EXERCISE BRIEF – Your task is to copy every line of the entries that holds the word "Where".

DATA FOR REVIEW –
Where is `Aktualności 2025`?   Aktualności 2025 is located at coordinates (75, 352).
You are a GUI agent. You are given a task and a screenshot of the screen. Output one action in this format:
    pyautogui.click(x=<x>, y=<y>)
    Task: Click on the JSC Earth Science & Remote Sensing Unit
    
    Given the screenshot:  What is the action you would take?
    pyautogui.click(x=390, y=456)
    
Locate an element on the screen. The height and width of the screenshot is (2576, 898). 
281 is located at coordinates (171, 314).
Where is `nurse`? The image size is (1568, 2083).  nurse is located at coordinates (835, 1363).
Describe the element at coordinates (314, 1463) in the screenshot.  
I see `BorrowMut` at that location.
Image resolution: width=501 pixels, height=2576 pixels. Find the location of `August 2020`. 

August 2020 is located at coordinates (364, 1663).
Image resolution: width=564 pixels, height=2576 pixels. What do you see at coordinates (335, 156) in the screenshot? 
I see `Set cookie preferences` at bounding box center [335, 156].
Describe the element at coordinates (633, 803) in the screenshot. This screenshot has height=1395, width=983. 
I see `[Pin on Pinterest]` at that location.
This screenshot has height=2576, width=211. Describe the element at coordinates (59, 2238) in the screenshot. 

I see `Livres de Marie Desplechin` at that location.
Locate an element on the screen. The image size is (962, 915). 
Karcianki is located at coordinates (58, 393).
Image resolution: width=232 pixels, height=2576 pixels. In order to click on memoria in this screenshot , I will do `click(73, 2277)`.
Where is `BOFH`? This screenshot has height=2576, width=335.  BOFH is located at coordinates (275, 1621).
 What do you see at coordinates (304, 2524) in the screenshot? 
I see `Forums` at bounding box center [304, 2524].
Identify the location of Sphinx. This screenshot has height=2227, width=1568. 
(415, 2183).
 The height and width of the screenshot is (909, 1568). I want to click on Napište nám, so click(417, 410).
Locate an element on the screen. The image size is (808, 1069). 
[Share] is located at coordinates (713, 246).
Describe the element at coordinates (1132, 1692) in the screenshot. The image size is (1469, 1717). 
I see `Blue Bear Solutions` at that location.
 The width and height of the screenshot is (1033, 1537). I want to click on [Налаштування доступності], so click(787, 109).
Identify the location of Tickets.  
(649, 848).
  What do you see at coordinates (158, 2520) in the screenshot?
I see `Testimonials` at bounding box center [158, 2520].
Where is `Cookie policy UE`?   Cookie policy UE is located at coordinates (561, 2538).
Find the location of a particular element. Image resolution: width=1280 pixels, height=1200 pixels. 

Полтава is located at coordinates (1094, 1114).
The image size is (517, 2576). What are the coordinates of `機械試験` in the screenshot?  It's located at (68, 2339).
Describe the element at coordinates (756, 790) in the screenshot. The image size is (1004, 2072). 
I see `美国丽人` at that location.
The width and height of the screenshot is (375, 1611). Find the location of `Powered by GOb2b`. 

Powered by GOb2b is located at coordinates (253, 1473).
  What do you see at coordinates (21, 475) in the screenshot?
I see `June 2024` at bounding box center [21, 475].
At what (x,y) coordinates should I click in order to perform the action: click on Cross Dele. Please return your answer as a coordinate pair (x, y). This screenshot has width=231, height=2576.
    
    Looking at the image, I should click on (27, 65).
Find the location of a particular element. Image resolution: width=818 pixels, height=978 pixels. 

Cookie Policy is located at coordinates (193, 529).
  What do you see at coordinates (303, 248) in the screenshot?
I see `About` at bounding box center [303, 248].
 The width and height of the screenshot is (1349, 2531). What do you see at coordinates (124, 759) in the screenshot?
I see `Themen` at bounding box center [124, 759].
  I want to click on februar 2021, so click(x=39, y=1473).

RESPONSE AREA –
Where is `Aktualności 2025`?   Aktualności 2025 is located at coordinates (75, 352).
Where is `nurse`? The image size is (1568, 2083).  nurse is located at coordinates (835, 1363).
Where is `BOFH`? This screenshot has height=2576, width=335.  BOFH is located at coordinates (275, 1621).
Where is `Cookie policy UE`?   Cookie policy UE is located at coordinates (561, 2538).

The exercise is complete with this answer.